Friday May 24, 2019
7:01 am
Bishop Hying

Like the apostles experience, Jesus calms the tempests in our lives and encourage us not to be afraid

As published in the Northwest Indiana Catholic on May 19, 2019

 

      The Storm at Sea occurs in every one of the Gospels, that perilous moment when the apostles are terrified by the wind and the waves on the Sea of Galilee until Jesus calms the tempest and encourages them to not be afraid. Whenever the disciples are in the boat in the Scriptures, it’s a symbol of the Church.

      And so we think of all the times in the history of the Church that there have been storms, difficulties and challenges. Persecutions, betrayal from within, epic struggles with political powers, global wars, theological divisions within the Church and most recently, instances of clergy sexual abuse.

      We think of our own lives, the suffering we’ve gone through, the challenges we have faced, the changes that perhaps intruded into our lives in an unwelcome way. All the things that frighten, overwhelm or disturb us. And the constant message of the Storm at Sea is Jesus’ refrain, “Do not be afraid. It is I. I am with you.”  Throughout the Scriptures, this urging to cast away fear is God’s constant message to us.

      Somebody went through all the hard work of counting how many times in the Bible God says, “Don’t be afraid,” and it’s 366 – one for every day of the year plus Leap Year. So it’s as if God is constantly telling us, “Don’t be afraid. Trust. Trust in me. Have confidence that I am with you. Have confidence in my victory over the power of sin and death.”

      Before I went to do mission work in the Dominican Republic, I went on a retreat for about five days, and one of the passages that the priest who directed my retreat asked me to reflect upon was chapter five of Luke. It’s the Miraculous Catch of Fish and the Call of Simon Peter.

      As I meditated on that Scriptural moment in light of my call to go do mission work in this Third World, I started to be filled with great fear – all the things that I was anxious and concerned about in accepting such an assignment. Fear of not knowing the language. Fear of homesickness. Fear of the poverty of the people and not knowing what to do with that. So many unknowns.

      Then in my prayer, Jesus asked me to write all those fears down, so I actually stopped praying and I filled a couple of pages with everything that was bothering me, everything I was afraid of. After going back into prayer, I gave those sheets to Jesus. He folded them up and then he put them next to his heart.

      And I asked him, “So what’s your answer to all of my fears and all of my questions about taking this assignment?” and he didn’t say anything. So I asked him again. And finally, he opened up his outer robe, and the fire of his heart had consumed the paper with my questions on it, and the ashes just blew away in the gentle breeze.

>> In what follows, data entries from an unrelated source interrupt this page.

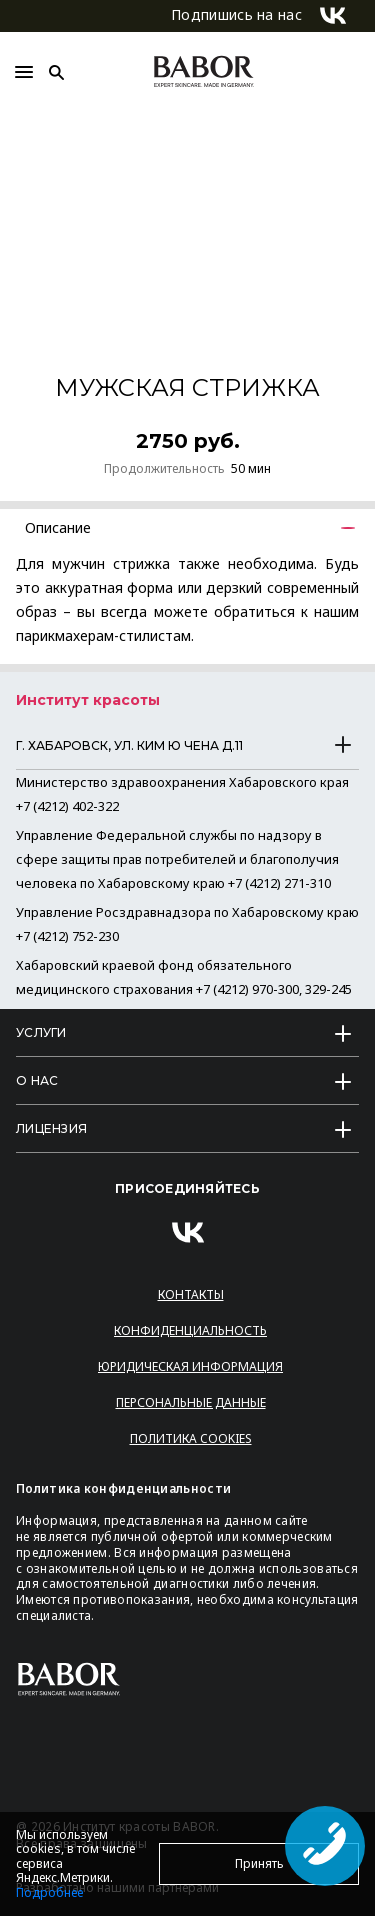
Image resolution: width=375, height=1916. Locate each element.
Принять (259, 1863)
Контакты (191, 1294)
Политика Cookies (191, 1438)
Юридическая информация (190, 1366)
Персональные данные (191, 1402)
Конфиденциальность (190, 1330)
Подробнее (49, 1892)
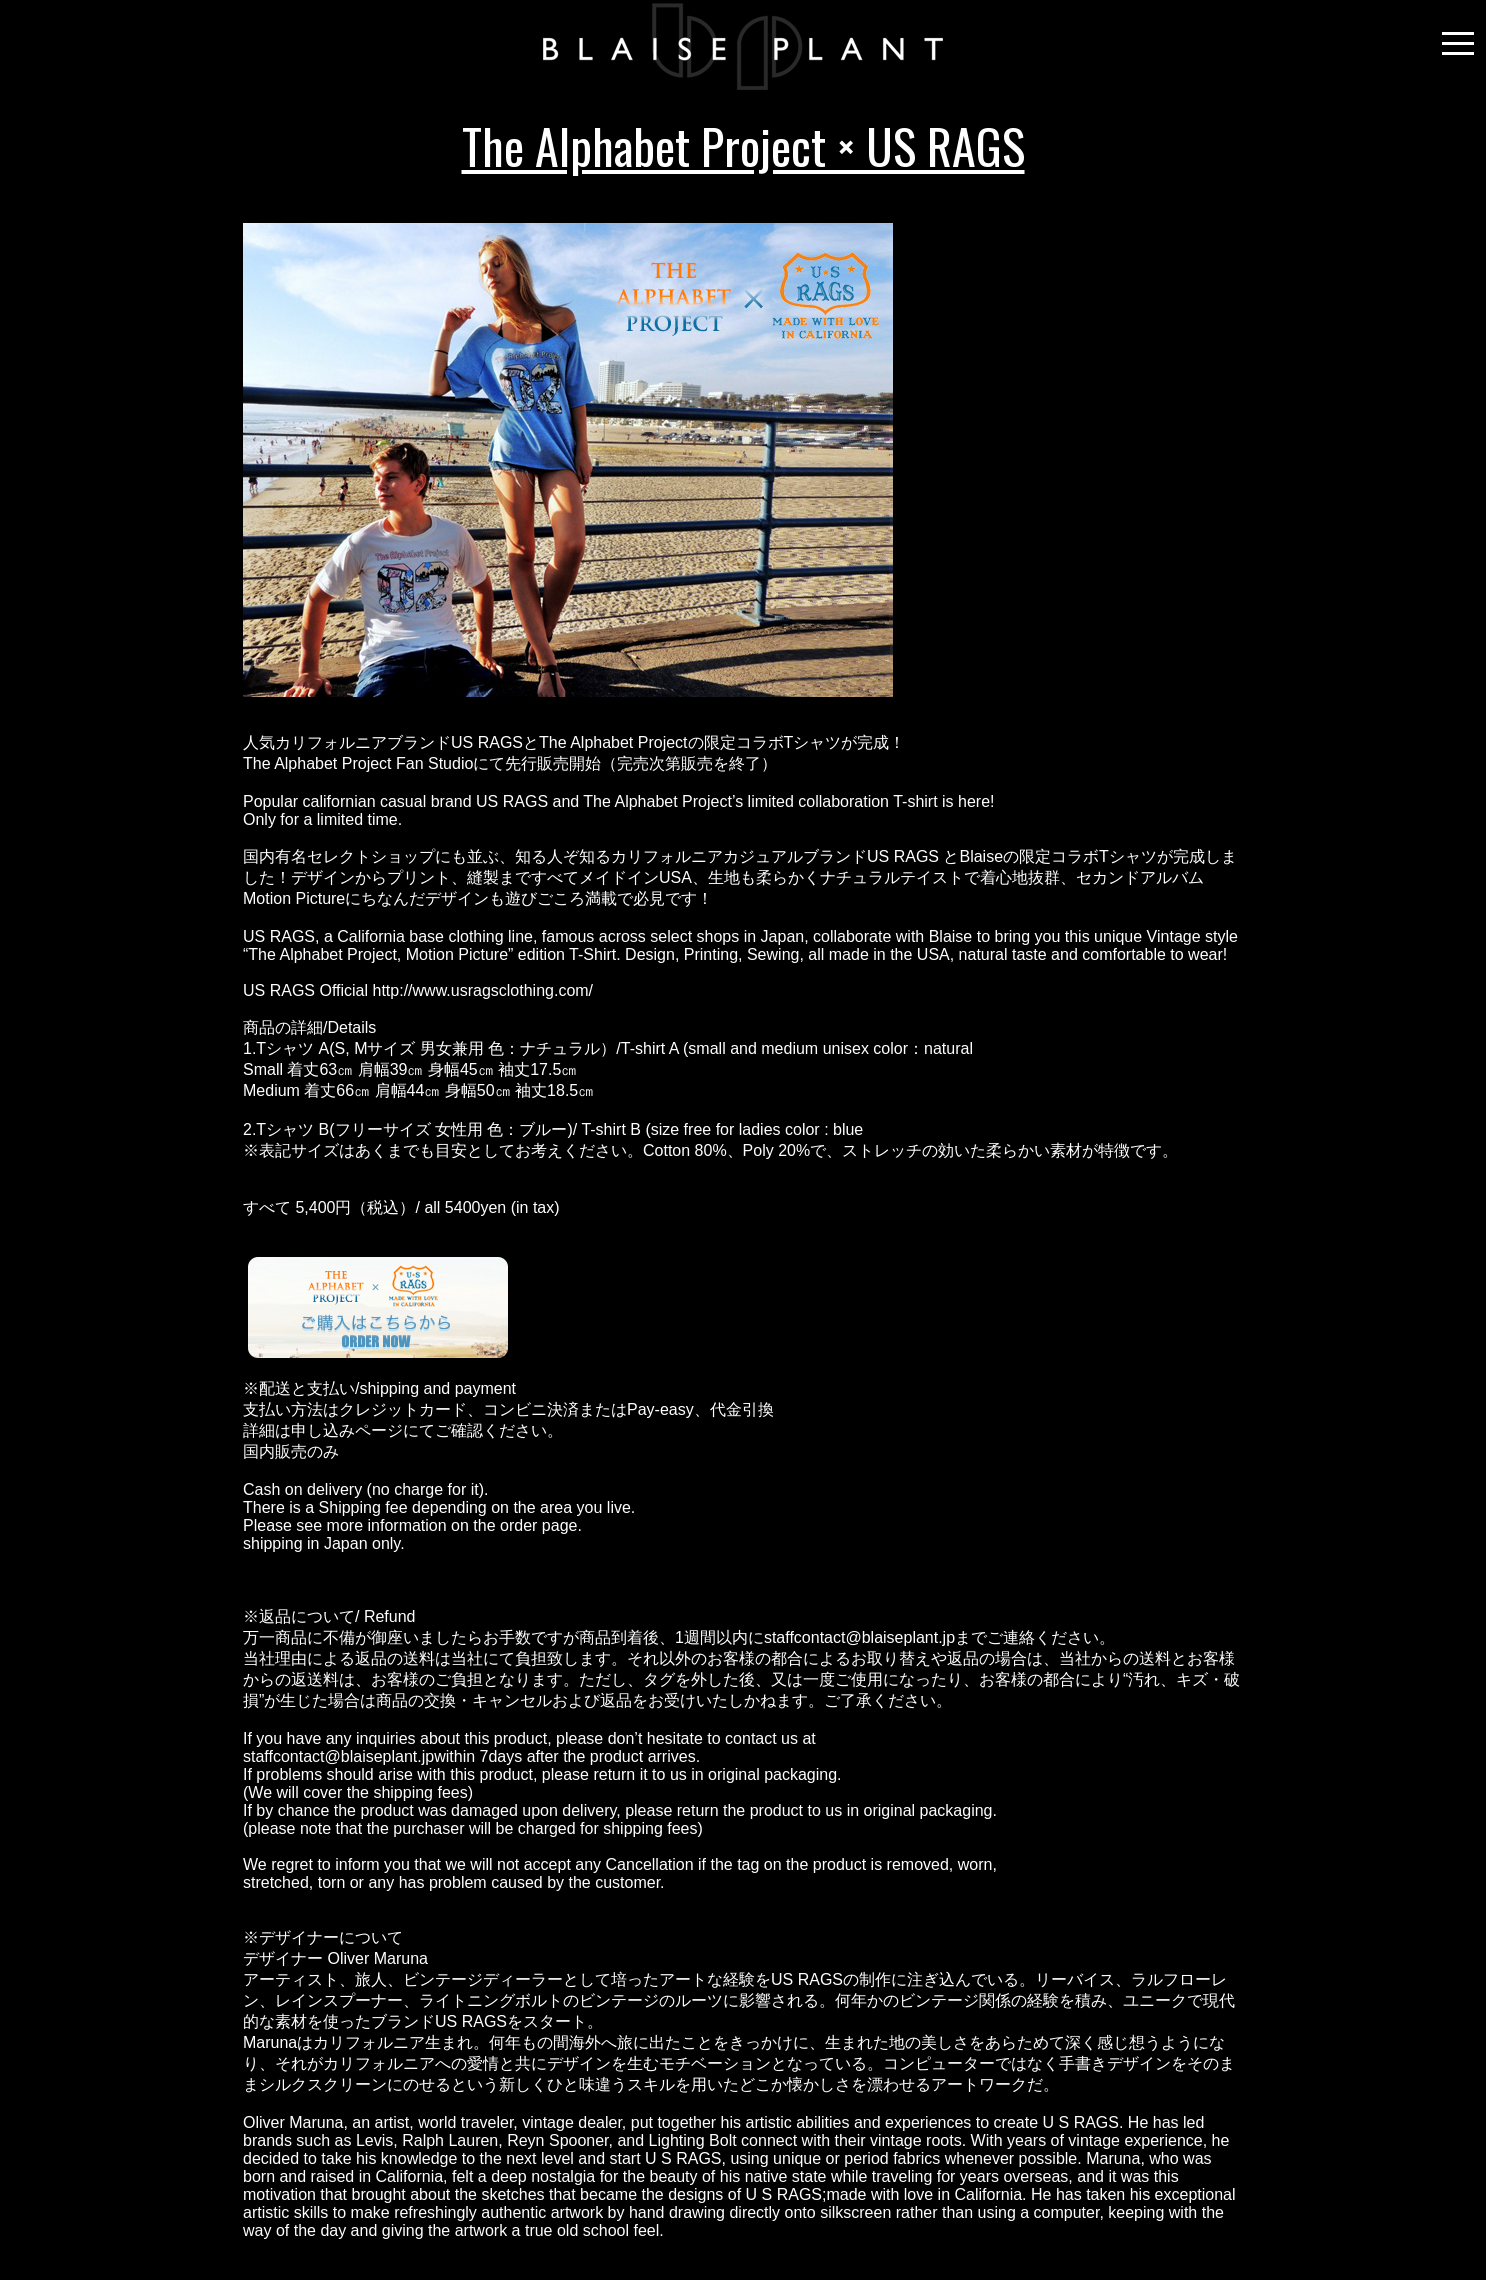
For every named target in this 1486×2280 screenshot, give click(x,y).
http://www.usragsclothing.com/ (483, 990)
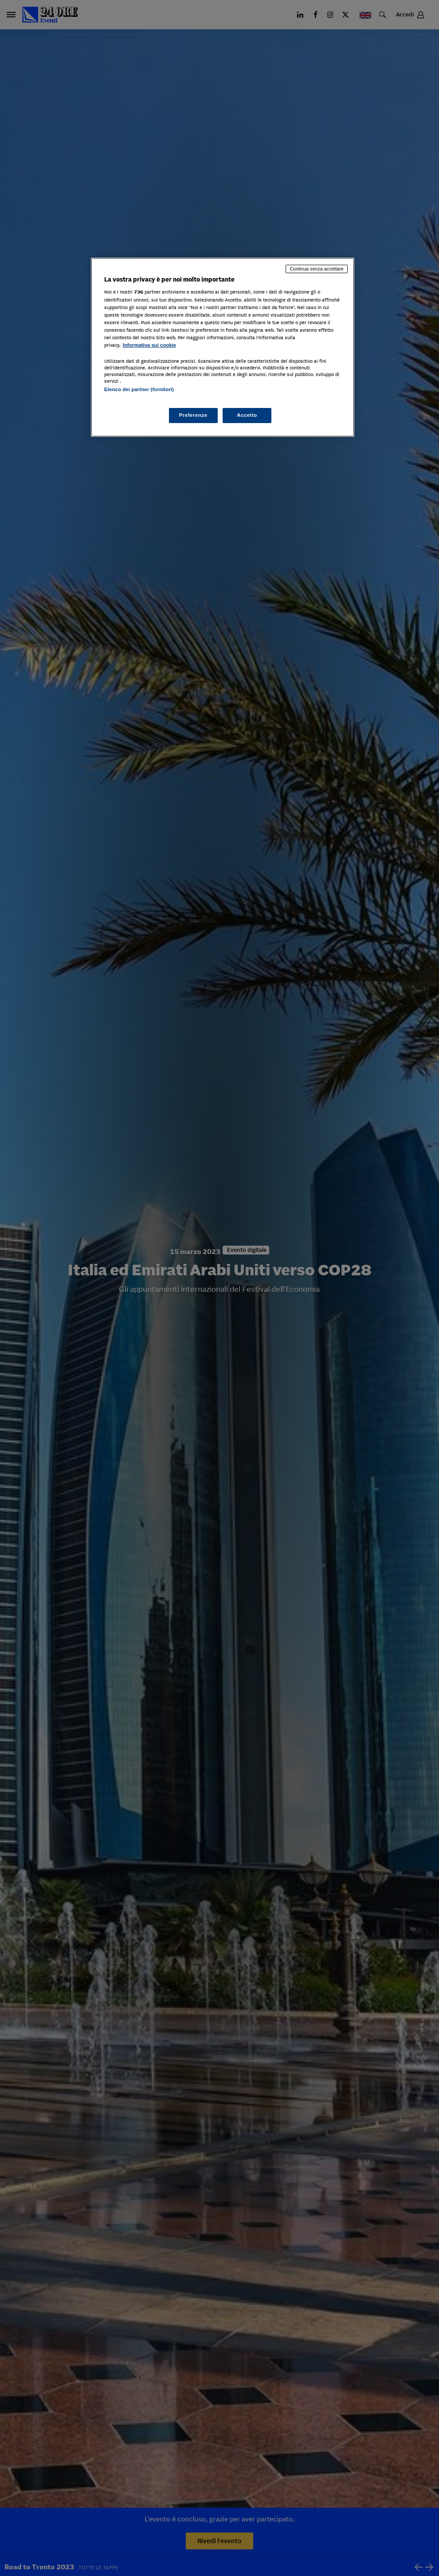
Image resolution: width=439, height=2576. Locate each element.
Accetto (247, 415)
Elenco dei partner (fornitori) (139, 389)
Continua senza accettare (317, 268)
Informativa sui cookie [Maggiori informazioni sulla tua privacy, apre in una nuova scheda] (149, 345)
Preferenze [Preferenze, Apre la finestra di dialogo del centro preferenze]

      In that moment, a great peace settled upon me. In the course of my years in the Dominican Republic, every single thing that I was afraid of actually happened. So it wasn’t like the prayer magically protected me from the challenges and difficulties of doing mission work in a foreign country. But every time something difficult happened, my head and heart were drawn back to that prayer and I knew that everything was going to be alright. I rediscovered the peace I felt when the ashes of my fears just blew away.

      So often times, the Lord simply asks us to trust – trust that his plan is better than ours, that his plan is unfolding exactly as it should, especially when we don’t think it is or when we think that we know better. So often, we need to simply pray for the trust that the apostles had in the power of the Holy Spirit, the trust to boldly go forth and proclaim the Gospel to the entire world, confiding not in their own strength, but resting in the power of the Holy Spirit and the truth of the mission that they had received.

      Jesus said to Simon, “Do not be afraid.” We carry that message in our hearts, and we pass it on to those around us.

      I ponder God’s call to trust as I transition from serving as your bishop here in Gary to my future in Madison. I have many questions, many unknowns and lack of certainty regarding so much. Many unfinished plans, projects and changes are in motion here in our diocese and I know that I will not be here to see any of it through. 

      I know that once again, as so many times before in my life, everything is about to change. Different people, a different city, a new place to live, fresh challenges and opportunities. I can either wring my hands in fear or open them in welcome. I can either live in the golden nostalgia of the past or grab the bracing opportunity of the present moment. 

      The Lord has never let me down or abandoned me. Like the disciples on the road to Emmaus, I have always felt the gentle and consoling presence of this mysterious Divine Fellow Traveler, walking along with me and giving me strength.

      St. Teresa of Avila called heaven “the tavern at the end of the world” where all weary travelers will find solace, rest and mirth. If we keep our eyes fixed on this glorious endpoint of perfect joy and love, how can we ever lose heart or courage? 

      As Jesus tells us, “I am with you always, even until the end of the world.” 

      Somewhere beyond the stars is our eternal home. As we make our pilgrim way there, how good to know that the Dawn from on High shines upon us to lead us through the darkest of nights and the most serpentine of roads until we are with the Father forever!